Background Rationale
In type 1 diabetes (T1D) the immune system attacks the insulin-producing beta cells in the pancreas and T cells are the main drivers of this destruction. Because of this, scientists are looking for ways to specifically control T cell autoimmunity that could be used as treatment for the disease. Recent research has shown that changing how T cells use energy can either boost or suppress their ability to attack other cells. This approach is already being explored for new treatments in cancer and autoimmune diseases, but its role in T1D is not yet well understood. This novel project aims to reduce the immune attack on insulin-producing beta cells by blocking a protein called monocarboxylate transporter 1 (MCT1) on T cells. MCT1 helps T cells remove lactate, a waste product from their energy use, which can inhibit their function. By inhibiting MCT1, we hope to modify the specifically harmful T cell response against the beta cells and slow or prevent the progression of T1D.
Description of Project
Type 1 diabetes (T1D) is an autoimmune disease in which the immune system mistakenly attacks and destroys insulin-producing beta cells in the pancreas, leading to hyperglycemia. While insulin therapy is an essential treatment, it does not fully restore normal blood sugar regulation, and people with T1D still face reduced life expectancy and a lower quality of life. Significant progress has been made in beta cell replacement therapies, including islet transplantation and stem cell-based approaches. However, despite advancements in understanding how immune cells contribute to beta cell destruction, there are still no effective treatments to fully prevent this autoimmune attack.
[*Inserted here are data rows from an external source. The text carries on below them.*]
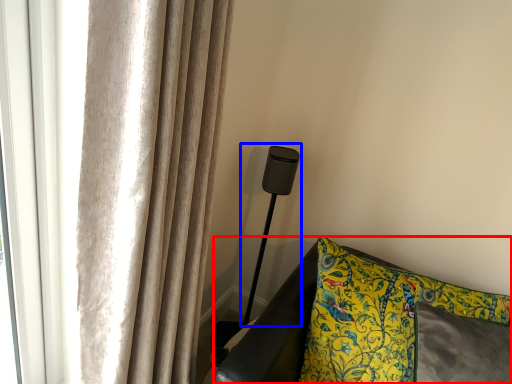 Question: Which point is closer to the camera, furniture (highlighted by a red box) or table lamp (highlighted by a blue box)?

Choices:
 (A) furniture
 (B) table lamp

Answer: (A) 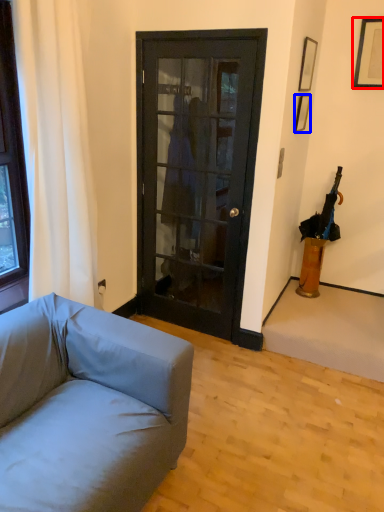 Question: Which point is closer to the camera, picture frame (highlighted by a red box) or picture frame (highlighted by a blue box)?

Choices:
 (A) picture frame
 (B) picture frame

Answer: (B) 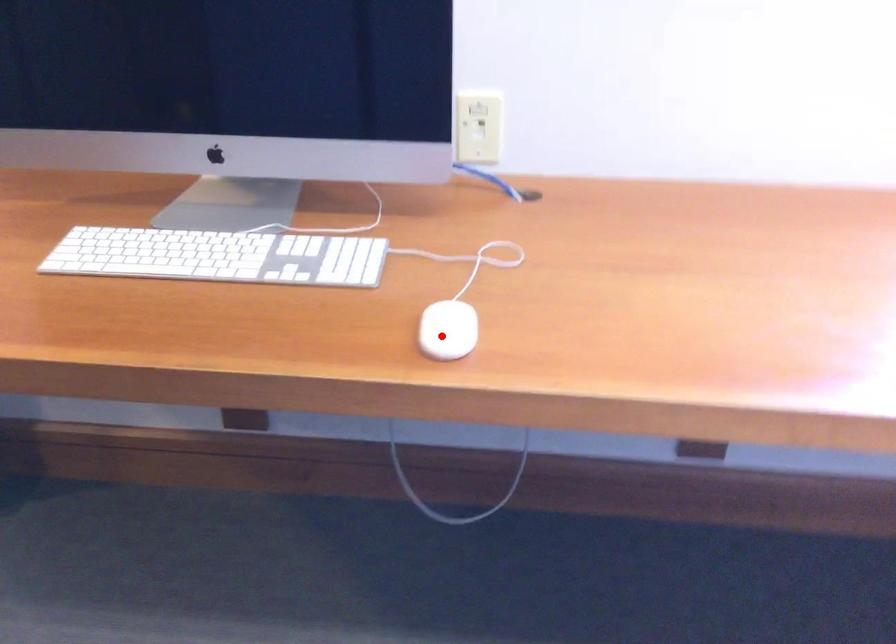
In T1D, T cells play a central role in beta cell destruction. These cells undergo metabolic changes, relying on glycolysis, a process that breaks down sugar to generate energy, to sustain their attack. This process leads to the accumulation of lactate, a metabolic byproduct that can alter T cell function. Our recent findings in viral infection models demonstrated that a protein called monocarboxylate transporter 1 (MCT1) helps T cells remove excess lactate produced during glycolysis. Interestingly, when MCT1 is blocked, T cells become less active and enter a state of exhaustion, losing their ability to kill. Based on these findings, we hypothesize that inhibiting MCT1 in T cells could prevent or delay T1D progression by dampening their destructive activity. In this project, we will test this hypothesis using both genetic and pharmacological approaches to block MCT1 in T cells in a well-established mouse model of T1D, the non-obese diabetic (NOD) mouse. These innovative experiments will provide valuable insights into the role of T cell metabolism in T1D and may pave the way for novel therapies to protect beta cells, ultimately improving disease management and offering hope for prevention.
Anticipated Outcome
The results of this project will fill a major gap in type 1 diabetes (T1D) research by clarifying the role of T cell metabolism in the development of the disease. In addition, it could identify a new therapeutical target for T1D.
Relevance to T1D
Current immunotherapies for type 1 diabetes (T1D) aim to block harmful immune responses, but they often require continuous use or cause unwanted side effects, such as weakened immunity. This can increase the risk of infections, particularly in children. Our project is exploring a different strategy: targeting MCT1 to regulate T cell activity in T1D. MCT1 is primarily required by rapidly dividing cells, such as activated T cells and tumor cells. Blocking it could reduce harmful immune responses without causing widespread immune suppression or serious side effects like those seen with other therapies. Cancer studies suggest that MCT1 inhibitors do not cause significant adverse effects in mice. Since these inhibitors are already being tested in early-stage clinical trials for some cancers, they could also become promising new treatments for T1D.